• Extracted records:
###
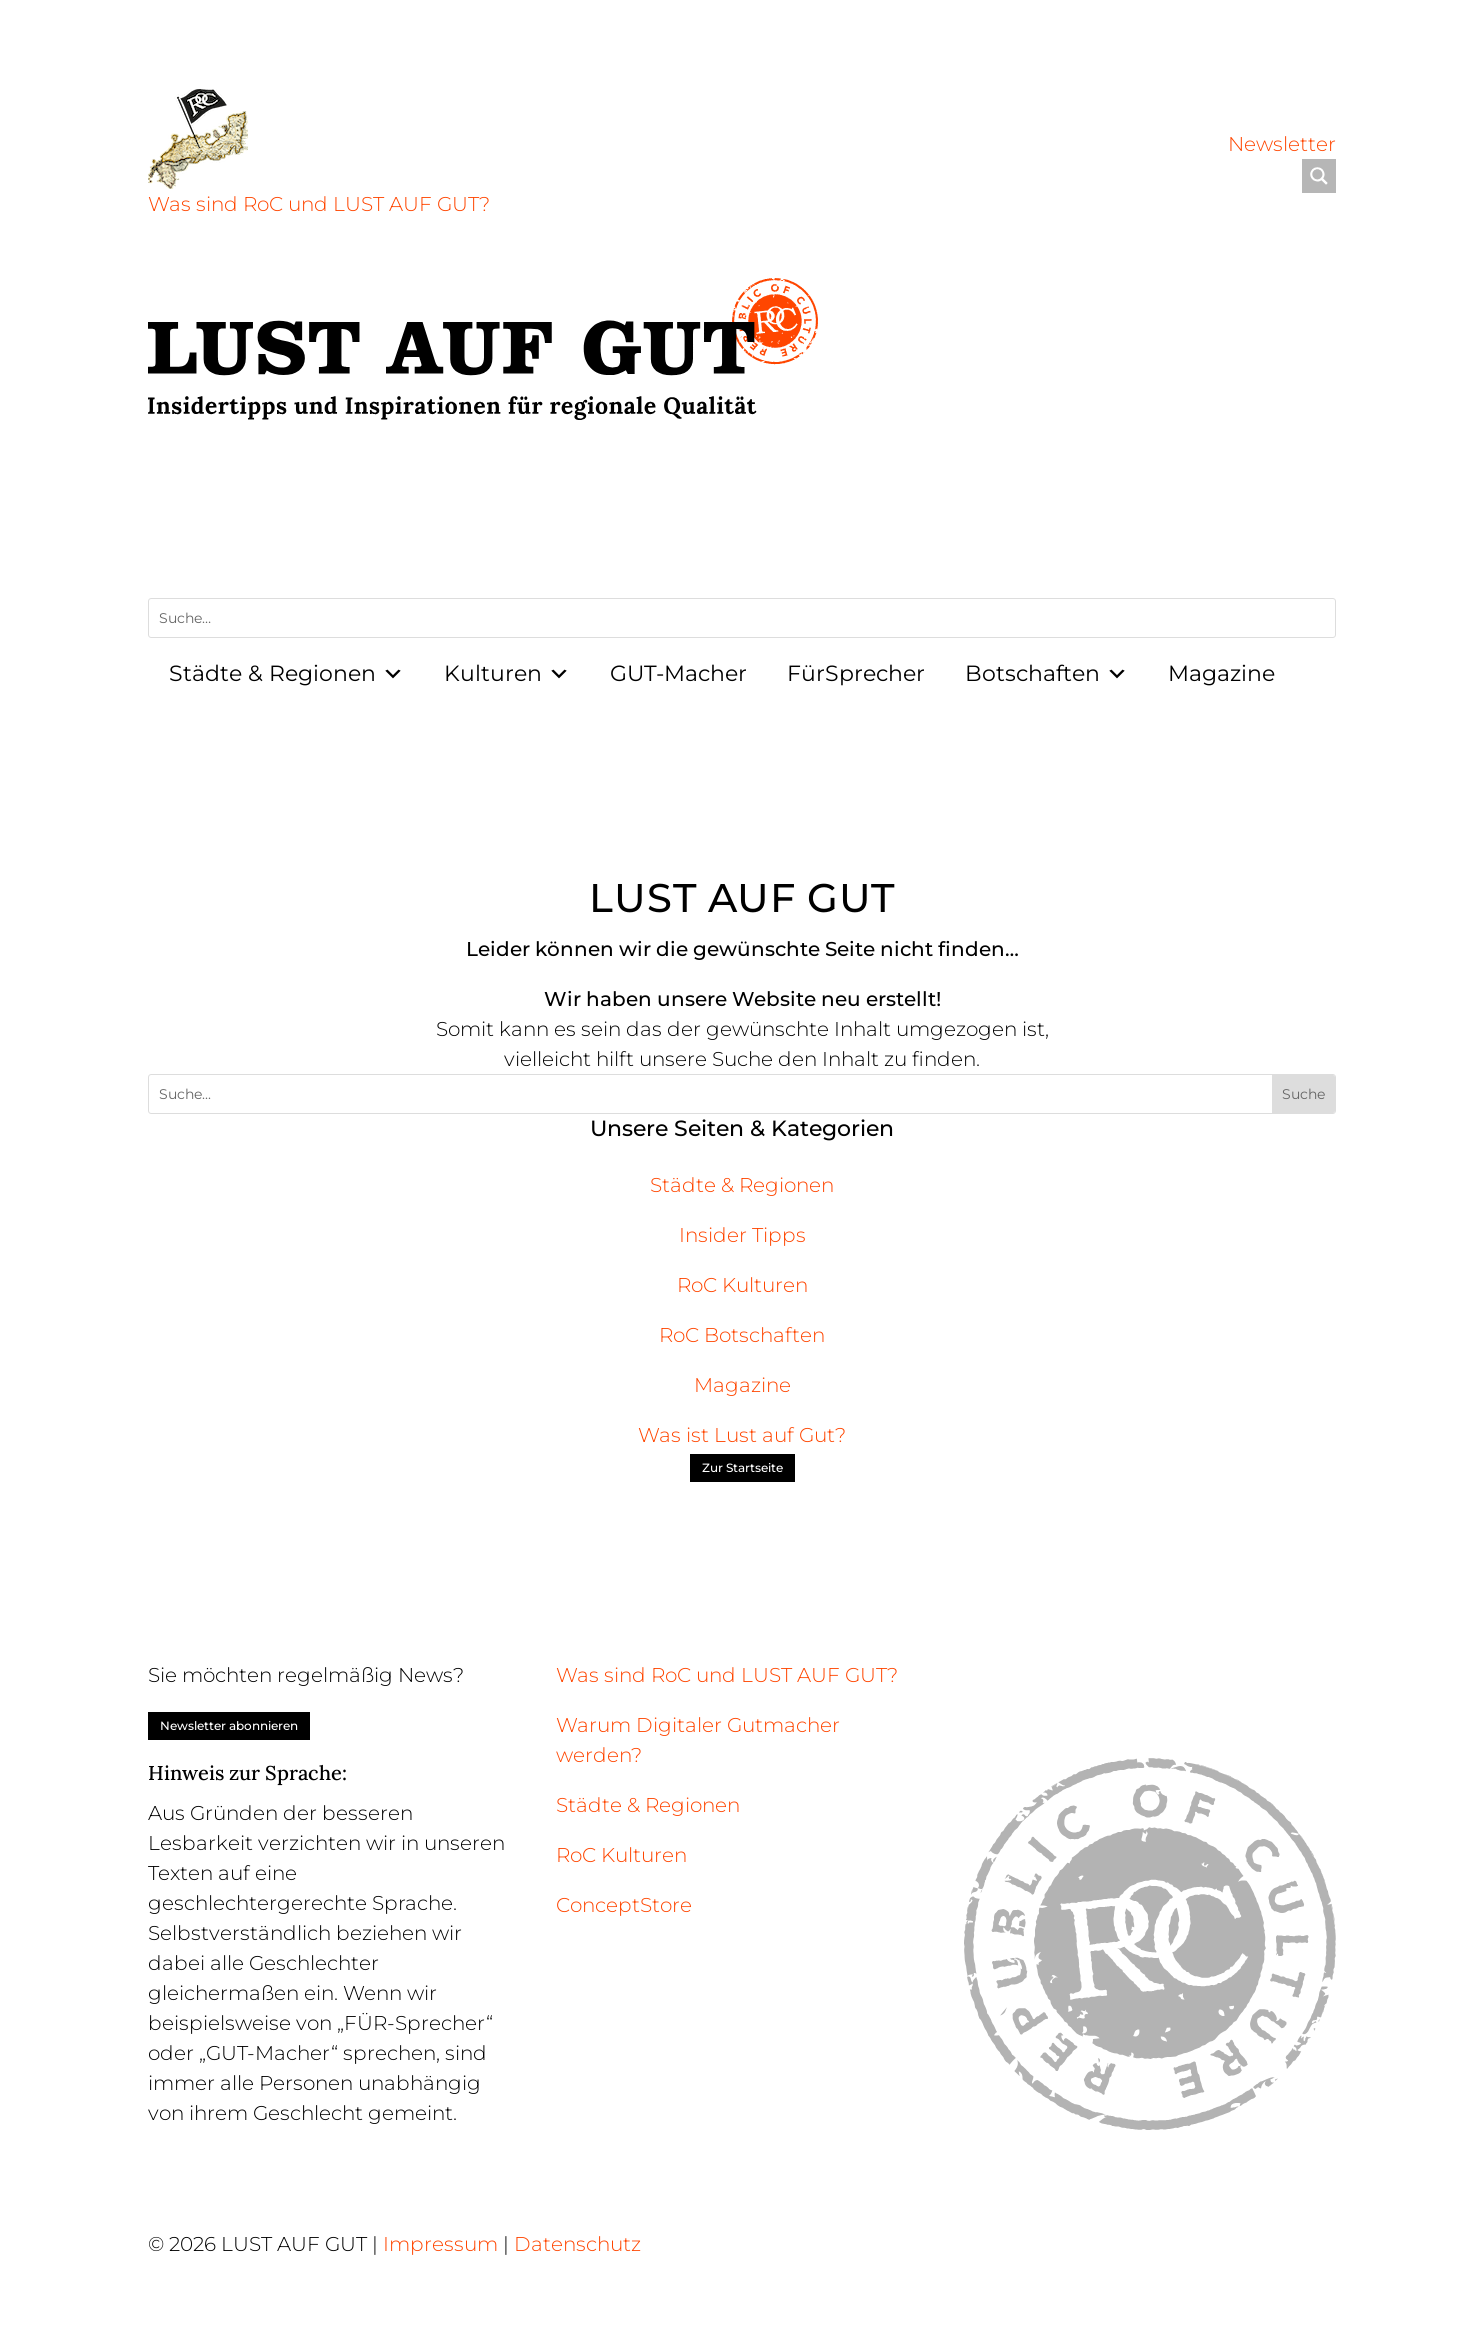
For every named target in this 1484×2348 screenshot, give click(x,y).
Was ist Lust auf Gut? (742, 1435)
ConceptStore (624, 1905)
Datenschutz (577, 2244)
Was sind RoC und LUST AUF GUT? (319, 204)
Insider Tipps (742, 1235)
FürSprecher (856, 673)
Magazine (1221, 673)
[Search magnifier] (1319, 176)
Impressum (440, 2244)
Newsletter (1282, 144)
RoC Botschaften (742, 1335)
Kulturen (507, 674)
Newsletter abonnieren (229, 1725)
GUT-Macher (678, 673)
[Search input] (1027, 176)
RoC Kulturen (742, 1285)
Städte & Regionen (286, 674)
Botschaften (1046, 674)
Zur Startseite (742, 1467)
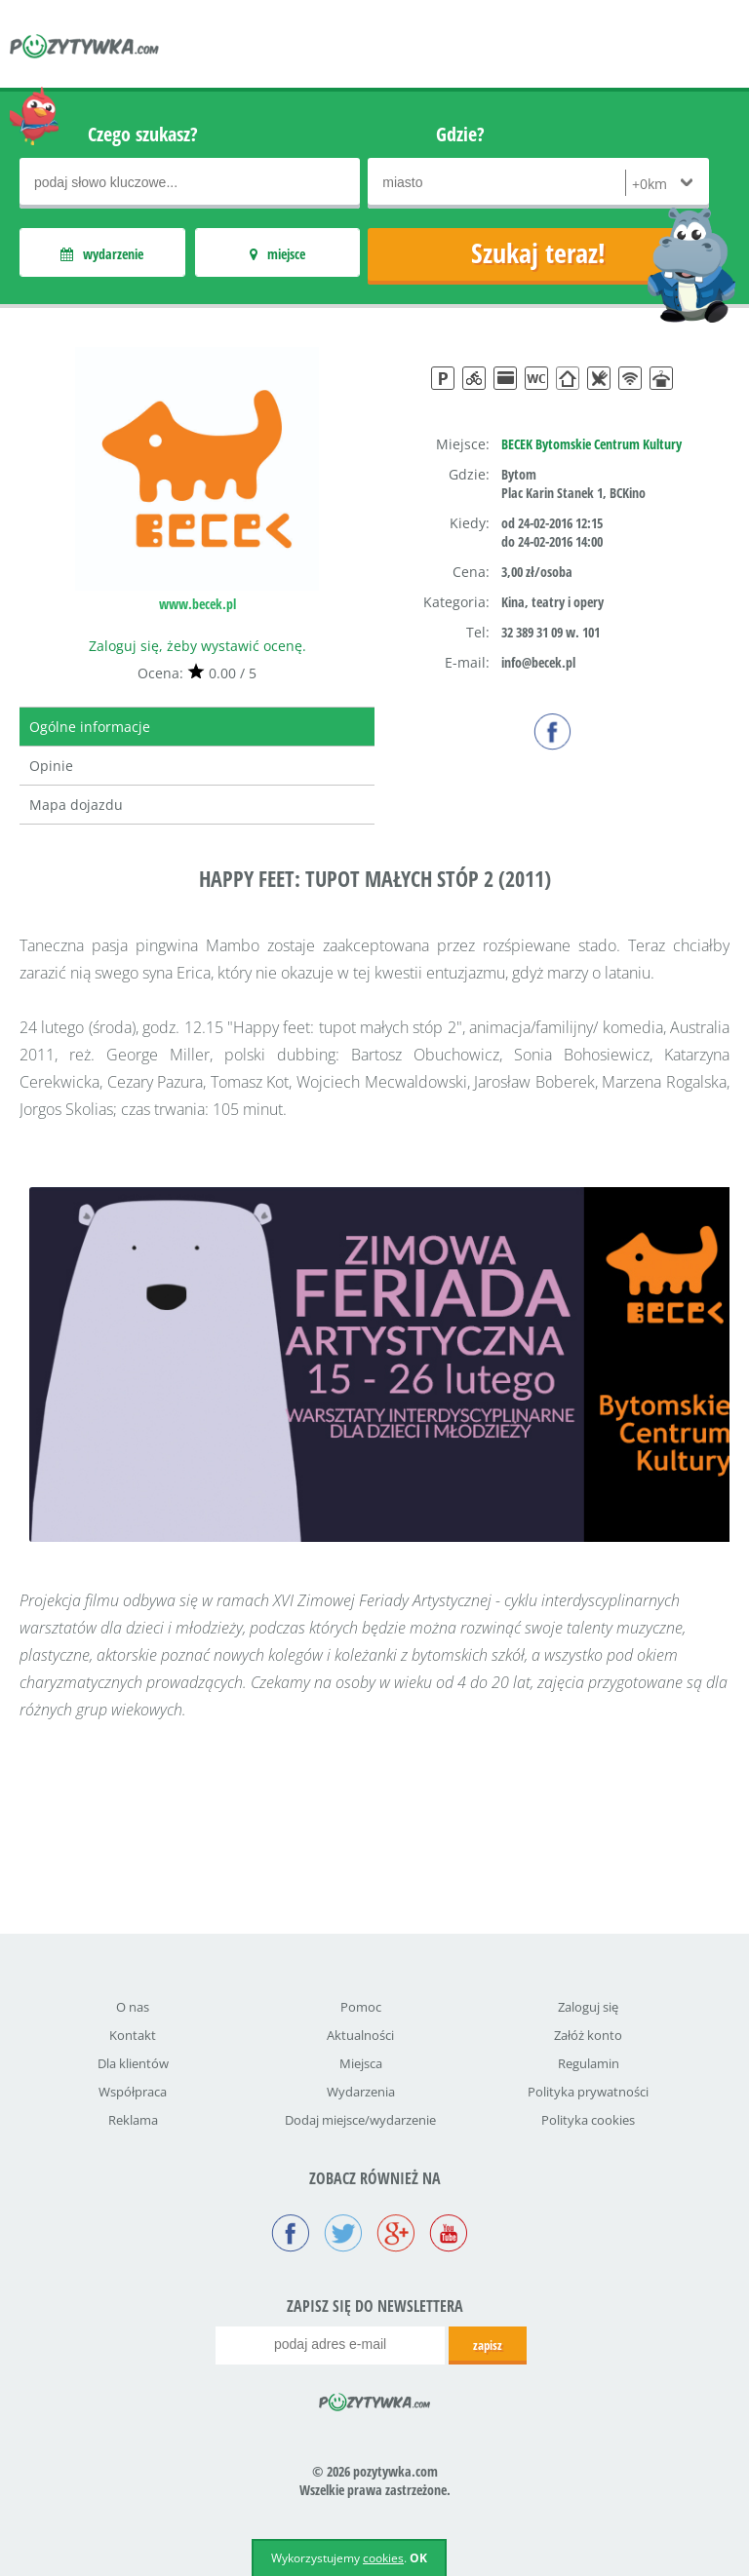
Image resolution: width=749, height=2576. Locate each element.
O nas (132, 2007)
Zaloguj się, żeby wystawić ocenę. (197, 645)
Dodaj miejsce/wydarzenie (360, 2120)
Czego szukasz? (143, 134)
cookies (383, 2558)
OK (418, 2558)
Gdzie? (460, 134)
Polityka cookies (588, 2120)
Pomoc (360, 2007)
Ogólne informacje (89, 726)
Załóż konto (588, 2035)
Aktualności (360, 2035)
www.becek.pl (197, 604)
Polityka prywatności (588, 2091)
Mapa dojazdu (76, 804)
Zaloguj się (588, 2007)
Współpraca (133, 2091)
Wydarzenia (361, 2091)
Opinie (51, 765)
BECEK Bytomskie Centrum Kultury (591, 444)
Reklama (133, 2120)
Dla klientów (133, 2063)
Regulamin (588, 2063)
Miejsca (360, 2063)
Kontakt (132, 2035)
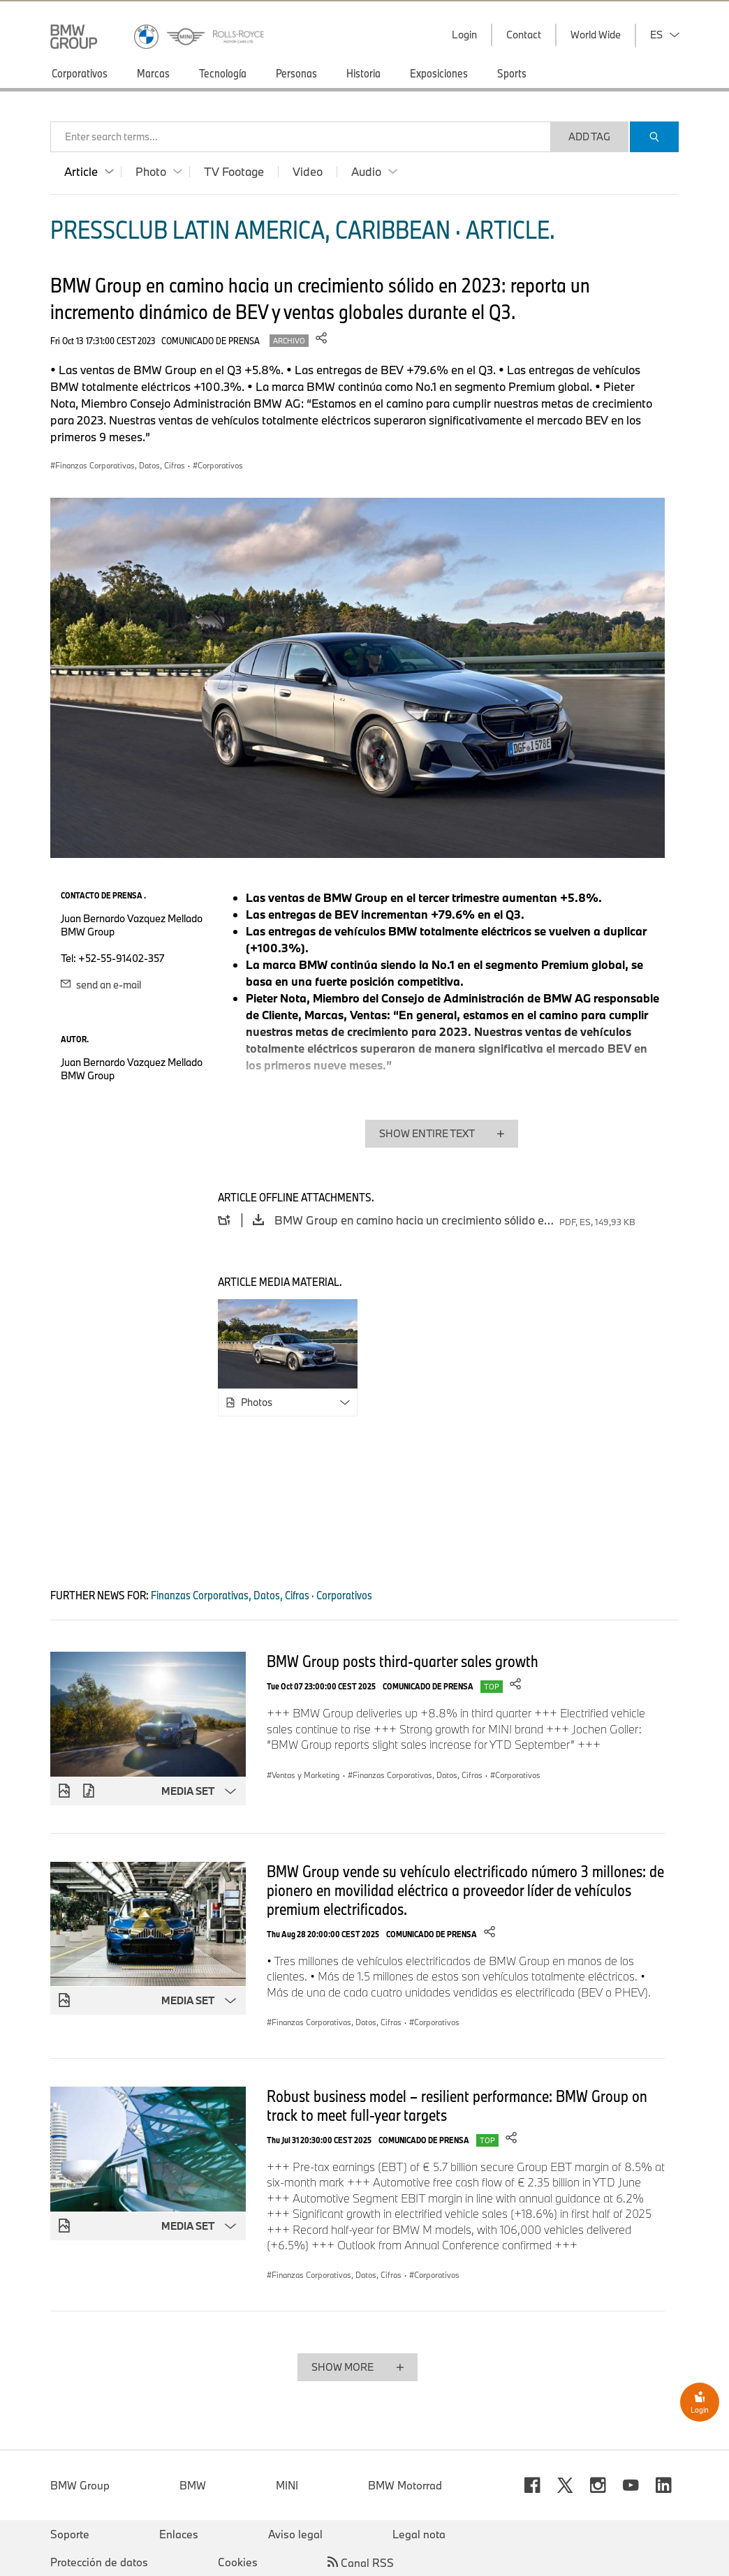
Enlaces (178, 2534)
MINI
###
• Task requirements: Reproduce exactly the lines above that run from the one with "Was ist Lust auf Gut? (742, 1435)" to the one with "Czego szukasz? (143, 134)", both included, leaving pictures out.

• Reply:
Was ist Lust auf Gut? (742, 1435)
ConceptStore (624, 1905)
Datenschutz (577, 2244)
Was sind RoC und LUST AUF GUT? (319, 204)
Insider Tipps (742, 1235)
FürSprecher (856, 673)
Magazine (1221, 673)
[Search magnifier] (1319, 176)
Impressum (440, 2244)
Newsletter (1282, 144)
RoC Botschaften (742, 1335)
Kulturen (507, 674)
Newsletter abonnieren (229, 1725)
GUT-Macher (678, 673)
[Search input] (1027, 176)
RoC Kulturen (742, 1285)
Städte & Regionen (286, 674)
Botschaften (1046, 674)
Zur Startseite (742, 1467)
Image resolution: width=749, height=2576. Locate each element.
O nas (132, 2007)
Zaloguj się, żeby wystawić ocenę. (197, 645)
Dodaj miejsce/wydarzenie (360, 2120)
Czego szukasz? (143, 134)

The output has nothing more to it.